5 thoughts on “All politics is local, expropriation edition

  1. locojhon

    Wait a minute, Setty.
    You’re not suggesting that the USG in consort with MNCs could possibly be colluding to wreak economic havoc in Venezuela, are you?
    Next thing you’ll be telling me is that Arbenz was deposed by the United Fruit Company.
    I’m shocked, I tell ya—shocked!
    locoto

    1. sapitosetty Post author

      I suppose that’s a possibility, I hadn’t really thought of it. I don’t see any evidence of collusion, or of an attempt to wreak economic havoc. I see a company that is playing what it sees as the normal game: rules is rules.

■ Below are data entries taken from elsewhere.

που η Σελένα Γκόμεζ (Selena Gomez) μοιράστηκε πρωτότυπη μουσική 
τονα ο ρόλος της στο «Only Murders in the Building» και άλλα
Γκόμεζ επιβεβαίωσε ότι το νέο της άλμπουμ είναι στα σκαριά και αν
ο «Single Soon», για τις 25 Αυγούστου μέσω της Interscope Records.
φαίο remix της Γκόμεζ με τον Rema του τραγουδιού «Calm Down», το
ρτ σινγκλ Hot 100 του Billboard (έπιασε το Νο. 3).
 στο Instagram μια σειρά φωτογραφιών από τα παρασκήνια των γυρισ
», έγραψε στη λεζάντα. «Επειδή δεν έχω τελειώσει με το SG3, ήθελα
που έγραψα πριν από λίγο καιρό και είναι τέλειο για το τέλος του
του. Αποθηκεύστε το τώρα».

But it looks to me like they are being typically gringo, ignoring the historic context. On the other side, my impression is that for Rafael Ramirez and Hugo Chavez, the historic context is primary. To them, every moment of any relationship between Venezuela and the USA is infused with this history. So for them, any sort of confrontational approach carries echoes of this history and leads to what outsiders may see as an overreaction. A PDVSA worker taught me a local truism a few days ago when we were talking about the apparent rhetorical overreaction to what outsiders may see as pretty minor issues: “once bitten by a snake, you’re scared of a worm.”

  2. Steve

    Sorry, but I just don’t see how Venezuela has been abused in its relationship with the USA. Especially involving oil service companies.

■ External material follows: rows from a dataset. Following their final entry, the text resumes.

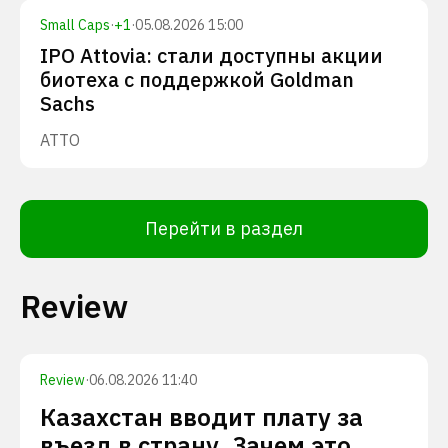
Small Caps
·
+
1
·
05.08.2026 15:00
IPO Attovia: стали доступны акции
биотеха с поддержкой Goldman
Sachs
ATTO
Перейти в раздел
Review
Review
·
06.08.2026 11:40
Казахстан вводит плату за
въезд в страну. Зачем это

    And H&P mentions, they have been in Venezuela for over 50 years. That is “historic”. Venezuela had earned a reputation as a good place to work, and had benefited from lower prices for services than in many other countries. The industry was large enough to support local manufacturing of many components, such as drilling bits and pump parts, and local ownership of major contractors, such as cementing, engineering and construction, etc. That promoted REAL local investment (as opposed to the capital flight so prevalent in the continent), a rise in the professional and middle classes, people who had benefited from stability and progress.

    Chavez has ruined all of that, single-handedly.

  3. Quico

    I think you’re glossing over the really interesting bit in this story: what this does to Venezuela’s ability to get rigs moving forward, and the (possible) impact of Deepwater Horizon on this situation.

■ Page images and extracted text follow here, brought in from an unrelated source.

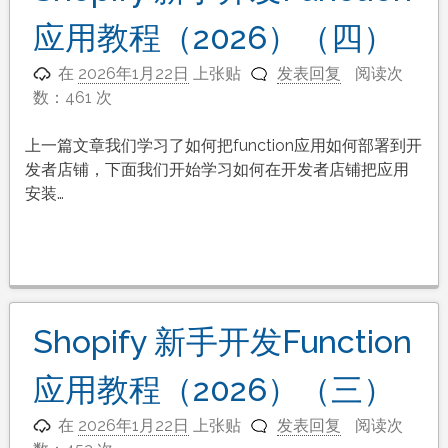
应用教程（2026）（四）
在
2026年1月22日
上张贴
发表回复
阅读次
数：461 次
上一篇文章我们学习了如何把function应用如何部署到开
发者店铺，下面我们开始学习如何在开发者店铺把应用
安装…
Shopify 新手开发Function
应用教程（2026）（三）
在
2026年1月22日
上张贴
发表回复
阅读次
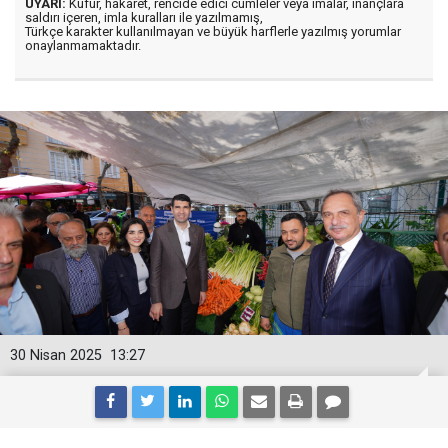
UYARI:
Küfür, hakaret, rencide edici cümleler veya imalar, inançlara
saldırı içeren, imla kuralları ile yazılmamış,
Türkçe karakter kullanılmayan ve büyük harflerle yazılmış yorumlar
onaylanmamaktadır.
30 Nisan 2025
13:27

    A friend of mine in the industry was telling me that startling numbers of drilling contractors now find themselves sitting on idled rigs in the Gulf due to the drilling moratorium there, which has turned the rig market quite suddenly from a renters’ market into a landlord’s market, with dozens of companies scrambling to find places to locate their rigs now that the Gulf is out of reach.

    The really interesting bit, it seems to me, is the way the disaster in the Gulf ended up strengthening Ramírez’s hand and abating the risks inherent in nationalization. ¿O no?

    1. Steve

      Quico, I think that’s an oversimplification.

      If I understand you correctly, you’re saying that events in the Gulf of Mexico are going to make rigs more accessible to PDVSA and generally favor Venezuela.

      I disagree. In my opinion Venezuela’s treatment of their contractors and other businesses is and will continue to have a deterrent effect, meaning that Venezuela will not benefit from the rigs that are becoming available.

      There are several rig markets, but I’ll lump them into two for now:

      1. Land and shallow water drilling rigs. This is what Venezuela has and needs. These are not affected by the Obama administration’s ban at all. Their availability depends on oil prices; more precisely, what oil companies think oil prices are going to do.

      2. Deepwater rigs are a different breed altogether. Those are the ones that may be banned in the USA (in legal limbo for now), but there are only 33 of these rigs. Some of those owners are looking for work but PDVSA is not on their list of potential customers. Venezuela has no deepwater reserves and no plans (or money) to search for or develop them. Other companies and other places need such rigs, and some may go to Brazil, Angola, or other places. I don’t think their owners are so desperate that they will consider going to Venezuela.

      The ban is going to put a crimp in long-range production plans, which will help the price of oil go up faster than it might have done otherwise. This helps Venezuela, but only indirectly.